Bridging science and development: lessons learnt from two decades of development research
This paper presents the theoretical, operational and implementation premises that guide the
development research agenda of the Center of Development Research (ZEF), exemplified by three agroforestry-related case studies. First, the importance, assumptions, conditions and priorities for development research in the context of developing countries are reviewed. Second, the three core premises of ZEF’s research approach, (1) transdisciplinary to carry out research on real-life problems, (2) symmetrical partnerships with local stakeholders to sustain ground
activities and ensure implementation, and (3) capacity development to warrant future competences, are exposed. Third, these premises are exemplified and mirrored in three agroforestry-related case-studies: (1) slash-and-burn agriculture in the Brazilian Amazon,
(2) socio-ecological management of coffee-agroforests in Ethiopia, and (3) afforestation with multipurpose tree species in Uzbekistan.
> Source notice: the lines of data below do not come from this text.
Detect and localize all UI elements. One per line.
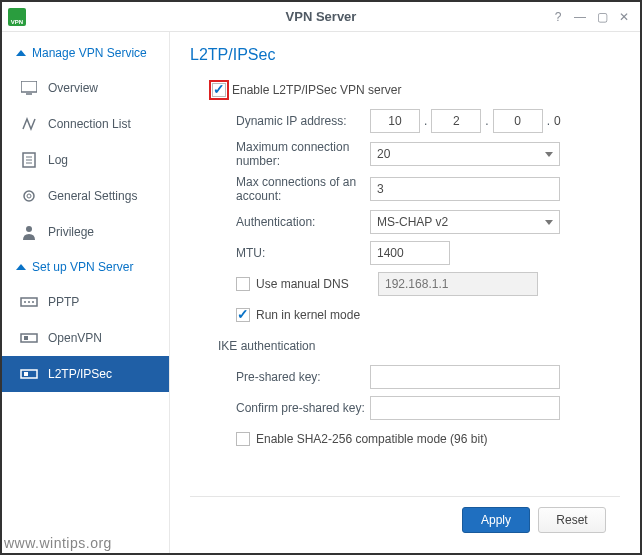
manual-dns-checkbox[interactable] — [236, 277, 250, 291]
window-title: VPN Server — [286, 9, 357, 24]
row-auth: Authentication: MS-CHAP v2 — [190, 210, 620, 234]
sidebar-item-l2tp[interactable]: L2TP/IPSec — [2, 356, 169, 392]
page-title: L2TP/IPSec — [190, 46, 620, 64]
psk2-input[interactable] — [370, 396, 560, 420]
sidebar-item-label: Privilege — [48, 225, 94, 239]
sidebar-item-overview[interactable]: Overview — [2, 70, 169, 106]
sidebar-item-connection-list[interactable]: Connection List — [2, 106, 169, 142]
ip-group: . . . 0 — [370, 109, 561, 133]
row-sha2: Enable SHA2-256 compatible mode (96 bit) — [190, 427, 620, 451]
svg-point-6 — [24, 191, 34, 201]
mtu-label: MTU: — [190, 246, 370, 260]
connection-icon — [20, 116, 38, 132]
auth-label: Authentication: — [190, 215, 370, 229]
enable-label: Enable L2TP/IPSec VPN server — [232, 83, 401, 97]
sidebar-item-label: OpenVPN — [48, 331, 102, 345]
vpn-server-window: VPN VPN Server ? — ▢ ✕ Manage VPN Servic… — [0, 0, 642, 555]
l2tp-icon — [20, 366, 38, 382]
sidebar-item-privilege[interactable]: Privilege — [2, 214, 169, 250]
sidebar-item-log[interactable]: Log — [2, 142, 169, 178]
gear-icon — [20, 188, 38, 204]
sidebar-item-label: General Settings — [48, 189, 137, 203]
row-manual-dns: Use manual DNS — [190, 272, 620, 296]
section-label: Set up VPN Server — [32, 260, 133, 274]
openvpn-icon — [20, 330, 38, 346]
dynamic-ip-label: Dynamic IP address: — [190, 114, 370, 128]
row-psk2: Confirm pre-shared key: — [190, 396, 620, 420]
sha2-label: Enable SHA2-256 compatible mode (96 bit) — [256, 432, 487, 446]
kernel-checkbox[interactable] — [236, 308, 250, 322]
dns-input — [378, 272, 538, 296]
dot: . — [424, 114, 427, 128]
dot: . — [485, 114, 488, 128]
settings-form: Enable L2TP/IPSec VPN server Dynamic IP … — [190, 78, 620, 496]
row-dynamic-ip: Dynamic IP address: . . . 0 — [190, 109, 620, 133]
svg-point-10 — [24, 301, 26, 303]
row-max-conn: Maximum connection number: 20 — [190, 140, 620, 168]
sidebar-item-label: Connection List — [48, 117, 131, 131]
close-icon[interactable]: ✕ — [614, 8, 634, 26]
overview-icon — [20, 80, 38, 96]
kernel-label: Run in kernel mode — [256, 308, 360, 322]
sidebar-item-openvpn[interactable]: OpenVPN — [2, 320, 169, 356]
svg-rect-14 — [24, 336, 28, 340]
max-acct-input[interactable] — [370, 177, 560, 201]
max-conn-select[interactable]: 20 — [370, 142, 560, 166]
reset-button[interactable]: Reset — [538, 507, 606, 533]
svg-rect-13 — [21, 334, 37, 342]
app-icon: VPN — [8, 8, 26, 26]
row-ike: IKE authentication — [190, 334, 620, 358]
sidebar-item-label: Overview — [48, 81, 98, 95]
row-psk: Pre-shared key: — [190, 365, 620, 389]
svg-rect-15 — [21, 370, 37, 378]
svg-rect-0 — [21, 81, 37, 92]
sha2-checkbox[interactable] — [236, 432, 250, 446]
sidebar-item-label: L2TP/IPSec — [48, 367, 112, 381]
ip-octet-1[interactable] — [370, 109, 420, 133]
ip-octet-3[interactable] — [493, 109, 543, 133]
select-value: 20 — [377, 147, 390, 161]
chevron-up-icon — [16, 50, 26, 56]
section-manage[interactable]: Manage VPN Service — [2, 36, 169, 70]
section-setup[interactable]: Set up VPN Server — [2, 250, 169, 284]
pptp-icon — [20, 294, 38, 310]
enable-checkbox[interactable] — [212, 83, 226, 97]
psk-label: Pre-shared key: — [190, 370, 370, 384]
user-icon — [20, 224, 38, 240]
mtu-input[interactable] — [370, 241, 450, 265]
chevron-up-icon — [16, 264, 26, 270]
max-acct-label: Max connections of an account: — [190, 175, 370, 203]
chevron-down-icon — [545, 152, 553, 157]
select-value: MS-CHAP v2 — [377, 215, 448, 229]
window-controls: ? — ▢ ✕ — [548, 8, 634, 26]
apply-button[interactable]: Apply — [462, 507, 530, 533]
ip-octet-4: 0 — [554, 114, 561, 128]
dot: . — [547, 114, 550, 128]
svg-point-12 — [32, 301, 34, 303]
section-label: Manage VPN Service — [32, 46, 147, 60]
maximize-icon[interactable]: ▢ — [592, 8, 612, 26]
max-conn-label: Maximum connection number: — [190, 140, 370, 168]
sidebar-item-label: PPTP — [48, 295, 79, 309]
svg-point-8 — [26, 226, 32, 232]
footer: Apply Reset — [190, 496, 620, 543]
help-icon[interactable]: ? — [548, 8, 568, 26]
row-mtu: MTU: — [190, 241, 620, 265]
ike-label: IKE authentication — [190, 339, 370, 353]
auth-select[interactable]: MS-CHAP v2 — [370, 210, 560, 234]
manual-dns-label: Use manual DNS — [256, 277, 372, 291]
minimize-icon[interactable]: — — [570, 8, 590, 26]
sidebar-item-pptp[interactable]: PPTP — [2, 284, 169, 320]
svg-rect-16 — [24, 372, 28, 376]
sidebar: Manage VPN Service Overview Connection L… — [2, 32, 170, 553]
row-max-acct: Max connections of an account: — [190, 175, 620, 203]
svg-point-7 — [27, 194, 31, 198]
chevron-down-icon — [545, 220, 553, 225]
window-body: Manage VPN Service Overview Connection L… — [2, 32, 640, 553]
sidebar-item-general-settings[interactable]: General Settings — [2, 178, 169, 214]
psk-input[interactable] — [370, 365, 560, 389]
ip-octet-2[interactable] — [431, 109, 481, 133]
row-enable: Enable L2TP/IPSec VPN server — [190, 78, 620, 102]
psk2-label: Confirm pre-shared key: — [190, 401, 370, 415]
svg-point-11 — [28, 301, 30, 303]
The paper concludes by streamlining the theoretical and practical premises exposed with the presented case-studies, and confirming how these have guided ZEF in the planning, implementation and continuation of development research programs. Although ZEF’s approach to development research is dynamic and continuously subject to assessment, its core remains guiding even after two decades of implementation, appearing to be a suitable pathway for reaching development objectives.